Dinler Arası Diyalog Dinler arası diyalogu ilk defa kim ortaya atmış?

21 0 0
                                    

Bu güne kadar bunu savunanlar kimler olmuş?

Bu işi başlatanların gerçek gayeleri ne olabilir?

Bu yolda şimdiye kadar neler yapılmış?

Bütün bu ve benzeri soruları bir an için bir tarafa bırakıp, böyle bir fikirle ilk defa karşılaştığımızı düşünelim ve diyaloga karşı tavrımızın nasıl olması gerektiğini belirlemeye çalışalım.

Hemen ifade edeyim ki bu soruya, hemen çala kalem, müspet yahut menfi cevap vermek doğru değildir. Yer yüzündeki tek hak dinin mensupları olarak böyle bir diyaloga, öncelikle, “Evet” dememiz beklenir; ancak, burada önemli olan söz konusu diyalogu kimlerin kimlerle yapacağıdır.

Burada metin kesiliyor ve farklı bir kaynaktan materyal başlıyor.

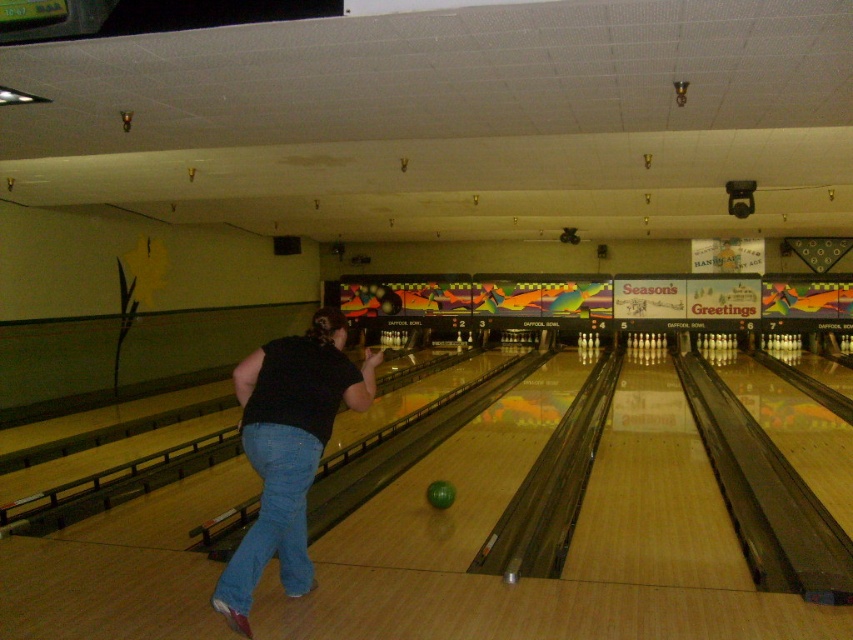 You are standing at the entrance of the bowling alley and see the point marked at coordinates (288, 449). What object is located at that point?

The point at coordinates (288, 449) corresponds to the black cotton shirt at center.

Based on the photo, you are a photographer standing at the end of the bowling lane. You notice the denim at left and the green matte bowling ball at center in your viewfinder. Which object should you zoom in on if you want to capture the larger object in detail?

The denim at left is larger than the green matte bowling ball at center, so you should zoom in on the denim at left to capture the larger object in detail.

You are a bowler standing at the center of the lane. You want to pick up the green matte bowling ball at center but there is a black cotton shirt at center in your way. Can you reach the ball without moving the shirt?

The black cotton shirt at center is 1.92 meters away from the green matte bowling ball at center, so you can reach the ball without moving the shirt since the distance is manageable. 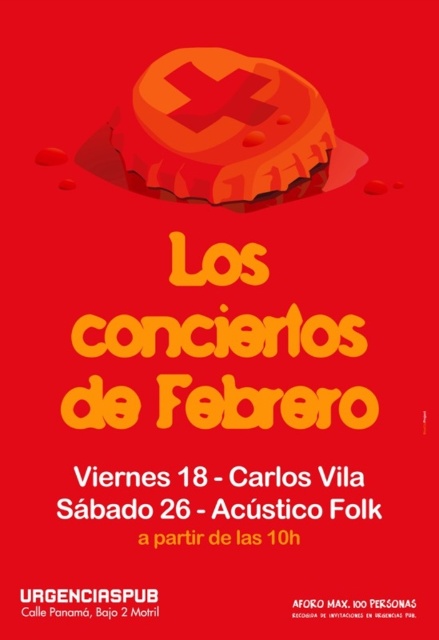 Based on the photo, is white paper text at center smaller than white paper at center?

No.

Between white paper text at center and white paper at center, which one appears on the right side from the viewer's perspective?

white paper at center

Is point (144, 604) positioned after point (349, 604)?

Yes, point (144, 604) is farther from viewer.

You are a GUI agent. You are given a task and a screenshot of the screen. Output one action in this format:
    pyautogui.click(x=<x>, y=<y>)
    Task: Click on the white paper text at center
    This screenshot has height=640, width=439.
    Given the screenshot: What is the action you would take?
    pyautogui.click(x=90, y=600)

Can you confirm if matte plastic bottle cap at upper center is positioned below white paper at center?

Incorrect, matte plastic bottle cap at upper center is not positioned below white paper at center.

Is point (277, 186) more distant than point (315, 616)?

Yes, it is behind point (315, 616).

Identify the location of matte plastic bottle cap at upper center. (223, 128).

Can you confirm if matte plastic bottle cap at upper center is positioned above white paper text at center?

Yes.

The width and height of the screenshot is (439, 640). Find the location of `matte plastic bottle cap at upper center`. matte plastic bottle cap at upper center is located at coordinates (223, 128).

Bu görüşmelerde Müslümanları temsil edecek kişilerin İslâm’ın temel hükümlerini harfiyen yaşamaları, bu dinin güzellikleriyle kalplerini, akıllarını, bütün duygu ve latifelerini kemale erdirmeleri, muhtaçların karşısına böylece çıkmakla onlara fiilen ve hal diliyle ders vermeleri icap eder.. Bunu başarılabilirlerse, Üstad Bediüzzaman’ın şu şartlı müjdesi gerçekleşecek demektir:

Eğer biz ahlâk-ı İslâmiyenin ve hakaik-i imaniyenin kemalâtını ef’alimizle izhar etsek, sair dinlerin tâbileri, elbette cemaatlerle İslâmiyete girecekler. Belki, Küre-i Arzın bazı kıt’aları ve devletleri de İslâmiyete dehalet edecekler.” (Tarihçe-i Hayat, 90)

İşte diyalog bu noktaya gelindikten sonra başlarsa faydalı olur. Gerçeği arayan, fakat ideal inanç sistemini ve onu sergileyen örnek insanları bulamadığından içine kapanıp kalan ve çareyi sefahatte ve inançsızlıkta bulan günümüz batı toplumu ancak böyle bir diyalog sonunda gerçeklerle tanıştırılabilir. Bütün ins ve cinin irşadı için nazil olan Kur’an-ı Kerim’e kavuşabilir; bütün alemlere Rahmet olarak gönderilen Hz. Muhammed’e (asm.) ümmet olma şerefine erişebilir.

O halde, yeterli bilgi birikimine sahip olunduğu halde bu diyaloga karşı çıkmak, müslümanları “sadece kendi aralarında görüşen, başkalarına bir şeyler verme ihtiyacı duymayan, komşusu aç iken kendisi olasıya doyan ve muhtaçları aç bırakmayı sevap sanacak kadar egoist ve bir o kadar da İslâm’ın ruhuna ters düşen birer olumsuz tip” olarak sunmak demektir.Bunun vebali de oldukça büyüktür.

Allah Resulüne (asm.) yapılan şu İlâhî hitap, günümüzde de aynen geçerliğini korumaktadır. .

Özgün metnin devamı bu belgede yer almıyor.